Spot each line in the records below where the word "della" occurs, then copy it.

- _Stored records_
"""

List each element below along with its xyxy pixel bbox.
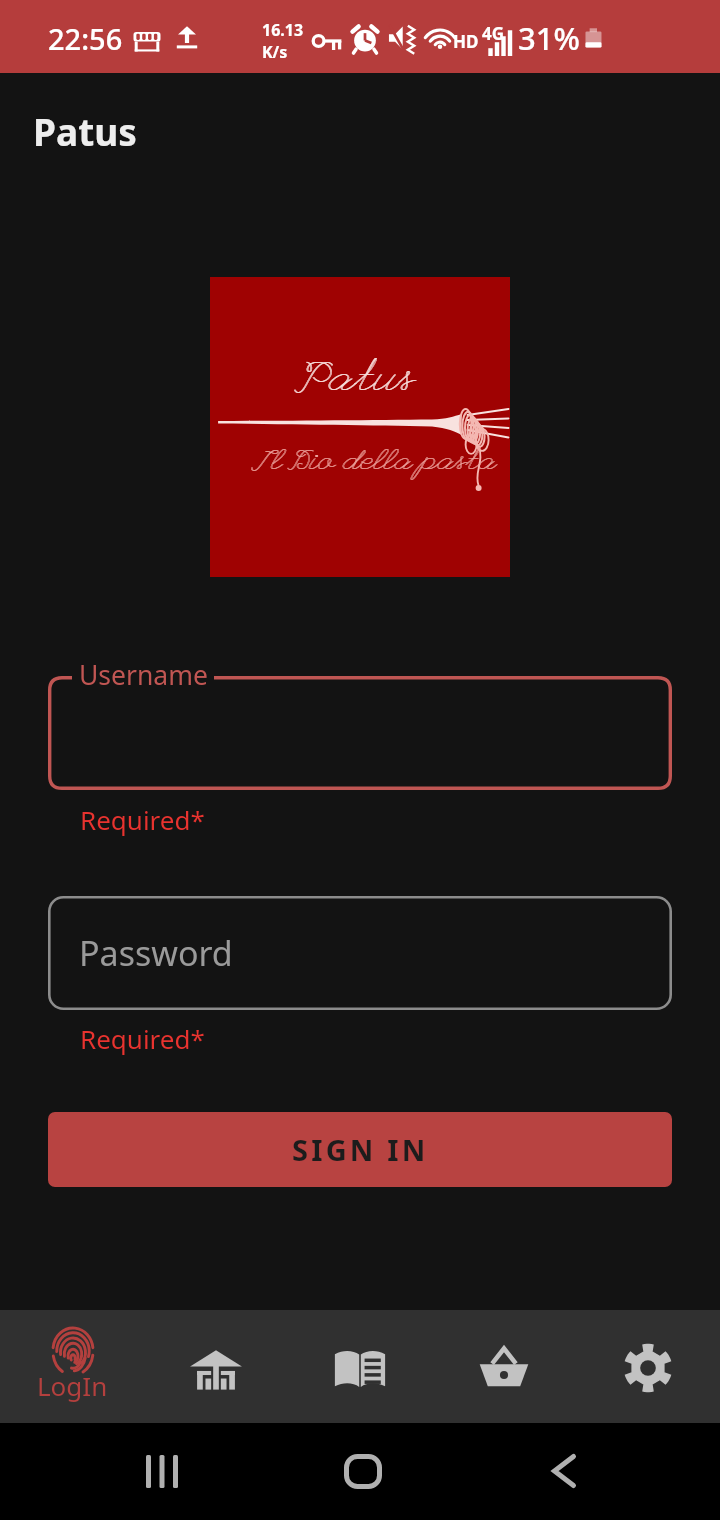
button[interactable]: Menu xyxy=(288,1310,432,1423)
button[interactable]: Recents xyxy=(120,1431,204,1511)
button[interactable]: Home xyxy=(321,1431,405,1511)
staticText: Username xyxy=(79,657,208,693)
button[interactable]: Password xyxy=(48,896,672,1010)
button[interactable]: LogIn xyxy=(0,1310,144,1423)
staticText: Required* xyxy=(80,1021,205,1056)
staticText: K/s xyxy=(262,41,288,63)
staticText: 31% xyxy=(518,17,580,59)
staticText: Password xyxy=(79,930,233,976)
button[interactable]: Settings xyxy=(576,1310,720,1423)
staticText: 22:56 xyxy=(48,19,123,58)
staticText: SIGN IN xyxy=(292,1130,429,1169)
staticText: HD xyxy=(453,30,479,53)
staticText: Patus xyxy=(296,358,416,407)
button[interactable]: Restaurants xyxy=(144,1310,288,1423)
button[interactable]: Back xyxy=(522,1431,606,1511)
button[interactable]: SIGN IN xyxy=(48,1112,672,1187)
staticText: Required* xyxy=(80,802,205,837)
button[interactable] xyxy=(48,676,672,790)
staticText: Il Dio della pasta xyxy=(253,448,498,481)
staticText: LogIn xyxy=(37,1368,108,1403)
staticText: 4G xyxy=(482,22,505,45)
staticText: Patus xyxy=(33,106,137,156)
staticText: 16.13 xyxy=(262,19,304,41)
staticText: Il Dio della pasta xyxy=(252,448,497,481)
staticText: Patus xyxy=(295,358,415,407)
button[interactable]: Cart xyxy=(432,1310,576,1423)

"""
"""

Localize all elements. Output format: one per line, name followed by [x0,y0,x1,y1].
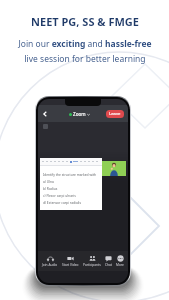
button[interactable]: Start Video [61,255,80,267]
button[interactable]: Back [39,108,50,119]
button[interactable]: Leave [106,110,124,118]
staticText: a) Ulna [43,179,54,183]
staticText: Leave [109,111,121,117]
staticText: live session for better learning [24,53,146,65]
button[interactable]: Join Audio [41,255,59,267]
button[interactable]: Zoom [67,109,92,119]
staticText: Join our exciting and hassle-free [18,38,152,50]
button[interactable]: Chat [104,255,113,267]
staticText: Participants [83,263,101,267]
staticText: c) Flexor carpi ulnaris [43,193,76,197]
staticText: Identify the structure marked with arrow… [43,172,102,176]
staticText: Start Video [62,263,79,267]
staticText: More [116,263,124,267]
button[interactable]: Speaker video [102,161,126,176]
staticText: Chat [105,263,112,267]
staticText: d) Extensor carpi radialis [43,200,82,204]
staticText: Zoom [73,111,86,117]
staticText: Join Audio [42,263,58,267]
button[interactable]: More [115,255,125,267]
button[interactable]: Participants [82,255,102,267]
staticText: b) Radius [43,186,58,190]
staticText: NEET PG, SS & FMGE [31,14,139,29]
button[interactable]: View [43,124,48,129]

"""
"""

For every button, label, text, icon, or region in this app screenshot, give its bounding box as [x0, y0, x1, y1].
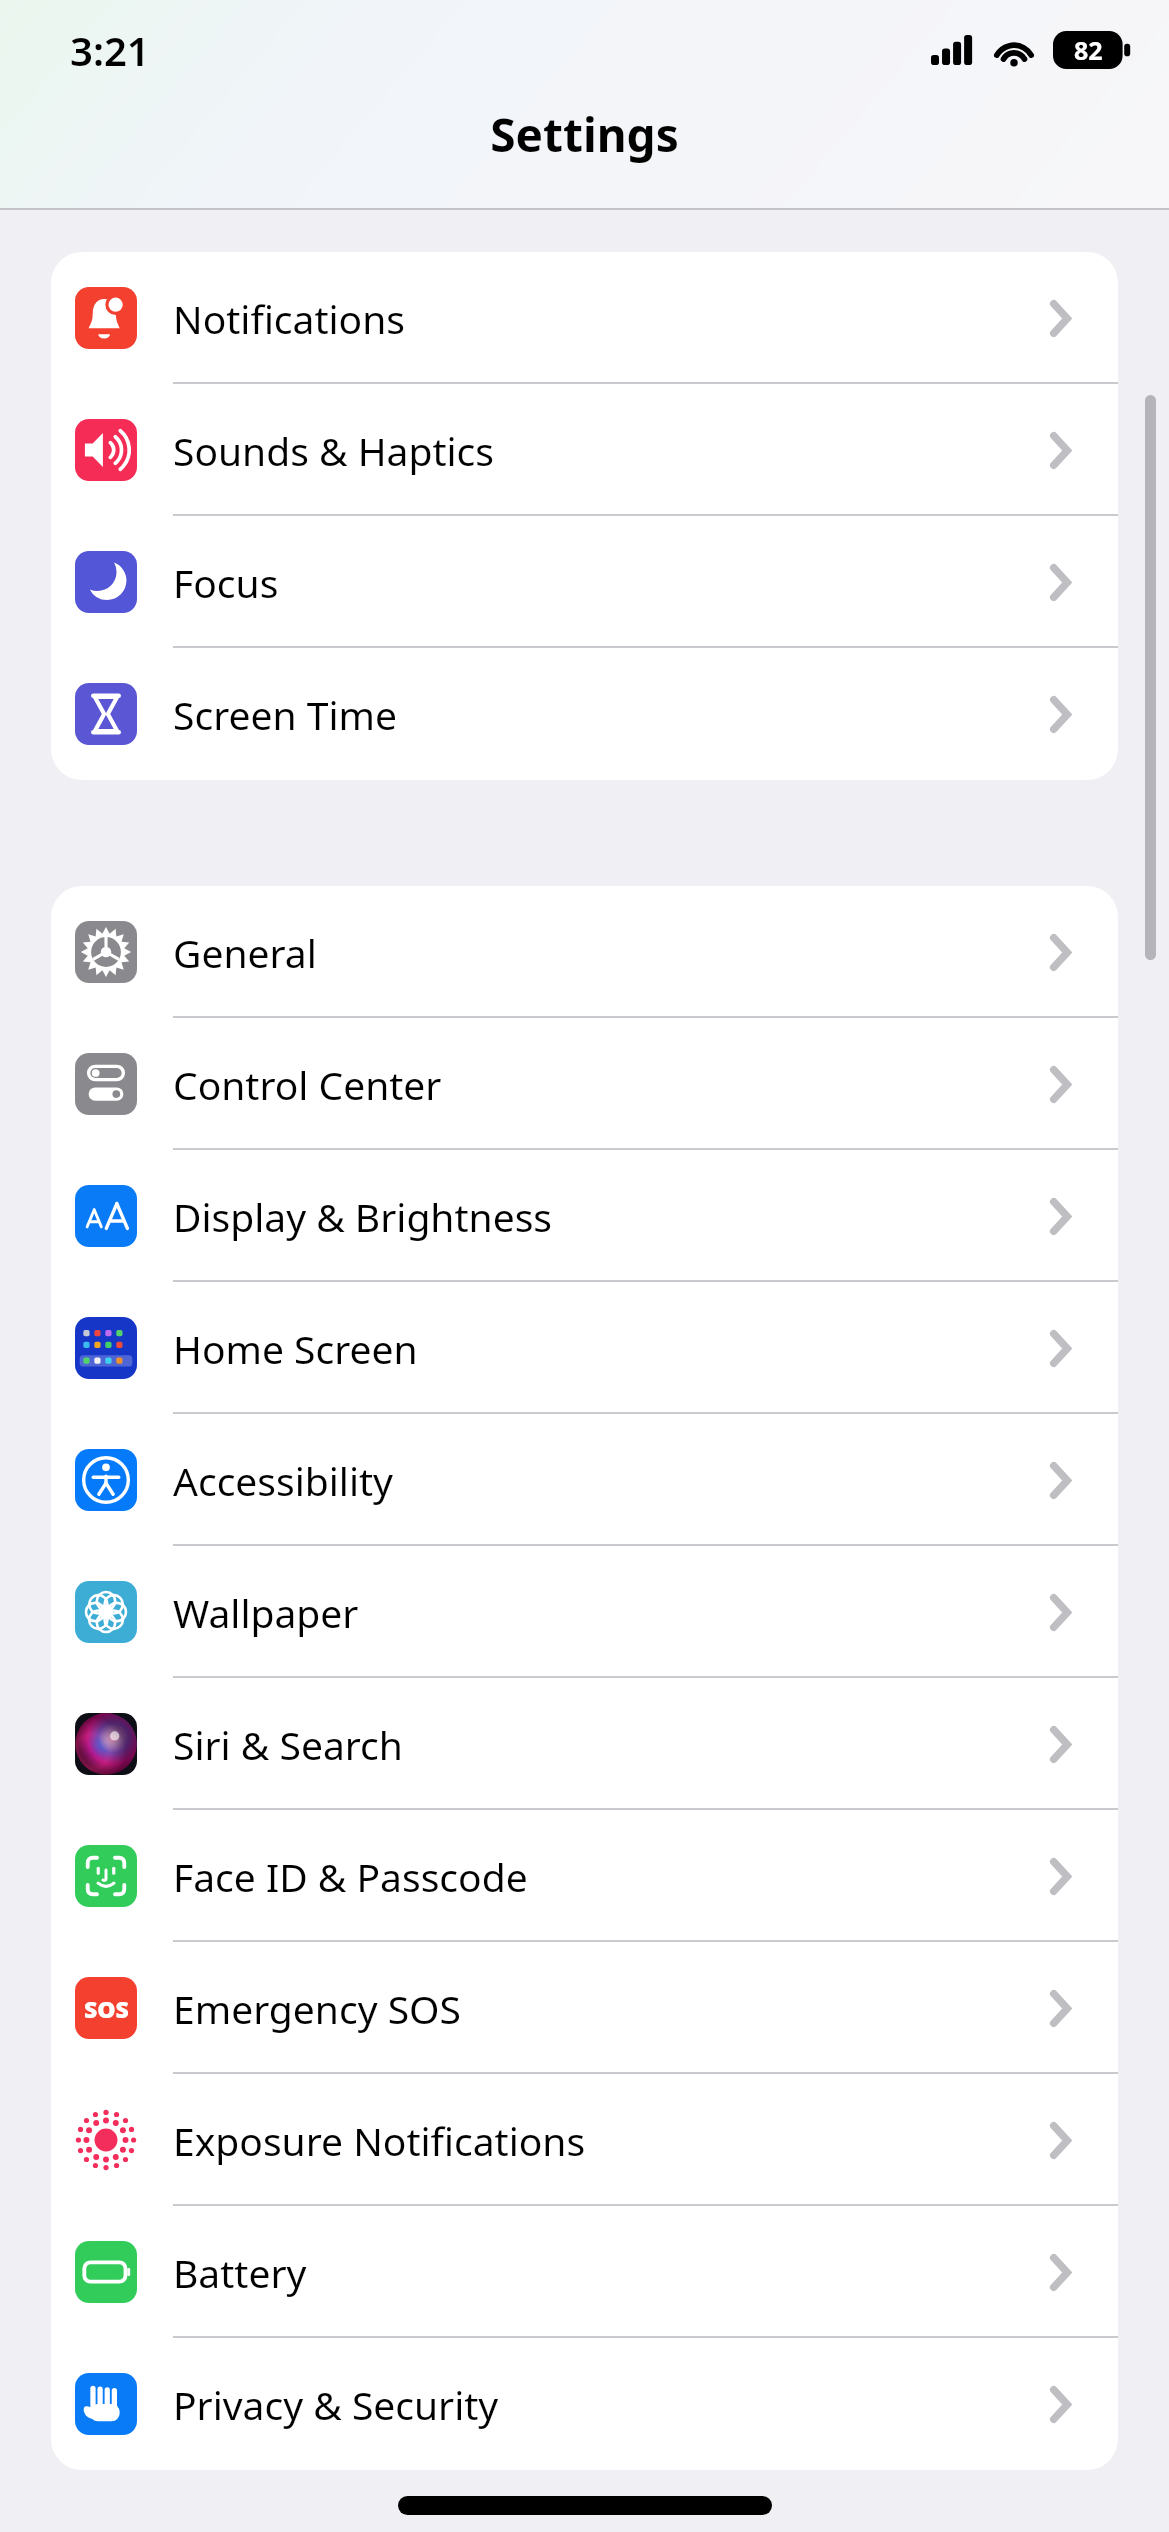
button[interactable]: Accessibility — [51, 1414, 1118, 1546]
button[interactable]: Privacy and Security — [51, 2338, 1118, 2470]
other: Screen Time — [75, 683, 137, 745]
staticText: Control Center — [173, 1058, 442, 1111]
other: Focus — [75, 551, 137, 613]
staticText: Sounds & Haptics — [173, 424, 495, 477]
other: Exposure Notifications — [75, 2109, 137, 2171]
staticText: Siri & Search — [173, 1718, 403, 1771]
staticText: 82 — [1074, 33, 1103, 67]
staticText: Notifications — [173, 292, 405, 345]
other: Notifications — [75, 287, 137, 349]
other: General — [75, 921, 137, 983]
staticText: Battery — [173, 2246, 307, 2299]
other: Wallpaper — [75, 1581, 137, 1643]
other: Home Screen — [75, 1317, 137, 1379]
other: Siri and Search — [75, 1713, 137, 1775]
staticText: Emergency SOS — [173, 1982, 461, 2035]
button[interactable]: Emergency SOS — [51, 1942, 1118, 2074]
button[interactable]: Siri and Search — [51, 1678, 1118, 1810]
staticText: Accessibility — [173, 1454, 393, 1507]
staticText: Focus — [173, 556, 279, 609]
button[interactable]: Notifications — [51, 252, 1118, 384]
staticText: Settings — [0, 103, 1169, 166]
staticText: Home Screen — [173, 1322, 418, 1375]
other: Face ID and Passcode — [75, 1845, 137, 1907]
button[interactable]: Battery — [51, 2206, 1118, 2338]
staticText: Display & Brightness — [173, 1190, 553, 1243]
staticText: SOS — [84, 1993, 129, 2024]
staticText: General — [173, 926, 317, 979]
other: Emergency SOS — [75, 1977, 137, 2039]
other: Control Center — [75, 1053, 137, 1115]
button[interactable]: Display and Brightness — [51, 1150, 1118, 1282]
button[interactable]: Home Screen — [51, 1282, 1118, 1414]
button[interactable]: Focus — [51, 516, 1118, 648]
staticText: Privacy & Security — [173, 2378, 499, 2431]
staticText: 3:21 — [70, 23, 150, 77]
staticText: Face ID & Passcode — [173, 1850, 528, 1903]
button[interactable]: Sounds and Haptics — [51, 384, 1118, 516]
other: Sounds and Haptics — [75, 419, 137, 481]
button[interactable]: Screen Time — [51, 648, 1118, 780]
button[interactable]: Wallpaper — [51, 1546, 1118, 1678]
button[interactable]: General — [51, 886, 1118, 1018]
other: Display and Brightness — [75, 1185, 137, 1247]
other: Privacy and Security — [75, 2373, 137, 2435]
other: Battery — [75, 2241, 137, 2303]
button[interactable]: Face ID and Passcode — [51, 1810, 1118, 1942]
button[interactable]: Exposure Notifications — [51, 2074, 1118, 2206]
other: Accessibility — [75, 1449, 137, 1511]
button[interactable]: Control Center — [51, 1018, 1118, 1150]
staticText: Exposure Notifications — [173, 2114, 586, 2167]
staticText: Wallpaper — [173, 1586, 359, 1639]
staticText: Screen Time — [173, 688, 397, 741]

"""

- _Exercise response_
staticText: Il Dio della pasta xyxy=(253,448,498,481)
staticText: Il Dio della pasta xyxy=(252,448,497,481)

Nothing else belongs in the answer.